» **Stored items from a collection**
====

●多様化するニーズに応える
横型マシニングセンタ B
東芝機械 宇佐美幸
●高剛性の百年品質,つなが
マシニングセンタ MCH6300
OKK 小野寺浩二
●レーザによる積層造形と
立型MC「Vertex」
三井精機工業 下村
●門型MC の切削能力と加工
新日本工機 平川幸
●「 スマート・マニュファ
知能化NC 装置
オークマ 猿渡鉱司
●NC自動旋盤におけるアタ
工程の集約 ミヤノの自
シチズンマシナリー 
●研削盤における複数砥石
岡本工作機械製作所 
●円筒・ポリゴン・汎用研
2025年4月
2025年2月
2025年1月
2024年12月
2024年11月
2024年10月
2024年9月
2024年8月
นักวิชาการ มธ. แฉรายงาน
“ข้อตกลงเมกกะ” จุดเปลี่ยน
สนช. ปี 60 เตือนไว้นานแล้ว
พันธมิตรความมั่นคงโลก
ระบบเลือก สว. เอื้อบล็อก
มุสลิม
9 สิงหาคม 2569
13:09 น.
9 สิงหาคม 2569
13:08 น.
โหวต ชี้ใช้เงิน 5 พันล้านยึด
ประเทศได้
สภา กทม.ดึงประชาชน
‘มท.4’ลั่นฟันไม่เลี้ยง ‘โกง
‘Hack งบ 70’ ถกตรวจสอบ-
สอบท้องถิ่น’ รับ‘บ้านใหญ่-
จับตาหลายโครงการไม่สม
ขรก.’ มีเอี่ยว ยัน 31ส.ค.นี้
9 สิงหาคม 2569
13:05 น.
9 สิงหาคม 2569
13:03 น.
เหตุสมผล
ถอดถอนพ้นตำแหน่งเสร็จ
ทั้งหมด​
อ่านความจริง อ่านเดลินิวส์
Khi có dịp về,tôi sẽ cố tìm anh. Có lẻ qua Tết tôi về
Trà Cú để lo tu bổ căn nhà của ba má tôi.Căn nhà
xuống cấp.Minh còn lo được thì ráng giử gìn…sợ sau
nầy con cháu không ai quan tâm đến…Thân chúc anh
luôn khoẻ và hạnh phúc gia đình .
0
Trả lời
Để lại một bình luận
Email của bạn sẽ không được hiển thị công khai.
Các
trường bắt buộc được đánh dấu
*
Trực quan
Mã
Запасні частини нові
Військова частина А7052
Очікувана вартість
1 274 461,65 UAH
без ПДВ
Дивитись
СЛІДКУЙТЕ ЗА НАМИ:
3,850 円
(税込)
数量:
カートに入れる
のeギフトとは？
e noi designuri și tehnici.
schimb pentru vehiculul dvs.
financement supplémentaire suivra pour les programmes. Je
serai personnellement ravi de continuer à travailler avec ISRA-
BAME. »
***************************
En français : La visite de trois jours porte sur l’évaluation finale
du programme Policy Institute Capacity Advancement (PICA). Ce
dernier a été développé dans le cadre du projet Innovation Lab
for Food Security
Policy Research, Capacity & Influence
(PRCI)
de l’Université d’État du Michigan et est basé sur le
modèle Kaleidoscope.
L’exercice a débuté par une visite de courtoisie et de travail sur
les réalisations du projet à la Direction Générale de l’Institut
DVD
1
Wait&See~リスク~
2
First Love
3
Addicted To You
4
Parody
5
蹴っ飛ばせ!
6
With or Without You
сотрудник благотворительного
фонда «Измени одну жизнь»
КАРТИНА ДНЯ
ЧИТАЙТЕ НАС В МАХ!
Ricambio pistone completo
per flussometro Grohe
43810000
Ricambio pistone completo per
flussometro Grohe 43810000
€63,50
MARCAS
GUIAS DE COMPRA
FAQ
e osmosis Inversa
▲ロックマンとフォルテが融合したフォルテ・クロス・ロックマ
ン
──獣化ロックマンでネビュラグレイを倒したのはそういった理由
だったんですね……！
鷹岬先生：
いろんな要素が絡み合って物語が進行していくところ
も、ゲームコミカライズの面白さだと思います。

====

» **About this exercise**
In this exercise, repeat all entries exactly.

» **Written response**
●多様化するニーズに応える
横型マシニングセンタ B
東芝機械 宇佐美幸
●高剛性の百年品質,つなが
マシニングセンタ MCH6300
OKK 小野寺浩二
●レーザによる積層造形と
立型MC「Vertex」
三井精機工業 下村
●門型MC の切削能力と加工
新日本工機 平川幸
●「 スマート・マニュファ
知能化NC 装置
オークマ 猿渡鉱司
●NC自動旋盤におけるアタ
工程の集約 ミヤノの自
シチズンマシナリー 
●研削盤における複数砥石
岡本工作機械製作所 
●円筒・ポリゴン・汎用研
2025年4月
2025年2月
2025年1月
2024年12月
2024年11月
2024年10月
2024年9月
2024年8月
นักวิชาการ มธ. แฉรายงาน
“ข้อตกลงเมกกะ” จุดเปลี่ยน
สนช. ปี 60 เตือนไว้นานแล้ว
พันธมิตรความมั่นคงโลก
ระบบเลือก สว. เอื้อบล็อก
มุสลิม
9 สิงหาคม 2569
13:09 น.
9 สิงหาคม 2569
13:08 น.
โหวต ชี้ใช้เงิน 5 พันล้านยึด
ประเทศได้
สภา กทม.ดึงประชาชน
‘มท.4’ลั่นฟันไม่เลี้ยง ‘โกง
‘Hack งบ 70’ ถกตรวจสอบ-
สอบท้องถิ่น’ รับ‘บ้านใหญ่-
จับตาหลายโครงการไม่สม
ขรก.’ มีเอี่ยว ยัน 31ส.ค.นี้
9 สิงหาคม 2569
13:05 น.
9 สิงหาคม 2569
13:03 น.
เหตุสมผล
ถอดถอนพ้นตำแหน่งเสร็จ
ทั้งหมด​
อ่านความจริง อ่านเดลินิวส์
Khi có dịp về,tôi sẽ cố tìm anh. Có lẻ qua Tết tôi về
Trà Cú để lo tu bổ căn nhà của ba má tôi.Căn nhà
xuống cấp.Minh còn lo được thì ráng giử gìn…sợ sau
nầy con cháu không ai quan tâm đến…Thân chúc anh
luôn khoẻ và hạnh phúc gia đình .
0
Trả lời
Để lại một bình luận
Email của bạn sẽ không được hiển thị công khai.
Các
trường bắt buộc được đánh dấu
*
Trực quan
Mã
Запасні частини нові
Військова частина А7052
Очікувана вартість
1 274 461,65 UAH
без ПДВ
Дивитись
СЛІДКУЙТЕ ЗА НАМИ:
3,850 円
(税込)
数量:
カートに入れる
のeギフトとは？
e noi designuri și tehnici.
schimb pentru vehiculul dvs.
financement supplémentaire suivra pour les programmes. Je
serai personnellement ravi de continuer à travailler avec ISRA-
BAME. »
***************************
En français : La visite de trois jours porte sur l’évaluation finale
du programme Policy Institute Capacity Advancement (PICA). Ce
dernier a été développé dans le cadre du projet Innovation Lab
for Food Security
Policy Research, Capacity & Influence
(PRCI)
de l’Université d’État du Michigan et est basé sur le
modèle Kaleidoscope.
L’exercice a débuté par une visite de courtoisie et de travail sur
les réalisations du projet à la Direction Générale de l’Institut
DVD
1
Wait&See~リスク~
2
First Love
3
Addicted To You
4
Parody
5
蹴っ飛ばせ!
6
With or Without You
сотрудник благотворительного
фонда «Измени одну жизнь»
КАРТИНА ДНЯ
ЧИТАЙТЕ НАС В МАХ!
Ricambio pistone completo
per flussometro Grohe
43810000
Ricambio pistone completo per
flussometro Grohe 43810000
€63,50
MARCAS
GUIAS DE COMPRA
FAQ
e osmosis Inversa
▲ロックマンとフォルテが融合したフォルテ・クロス・ロックマ
ン
──獣化ロックマンでネビュラグレイを倒したのはそういった理由
だったんですね……！
鷹岬先生：
いろんな要素が絡み合って物語が進行していくところ
も、ゲームコミカライズの面白さだと思います。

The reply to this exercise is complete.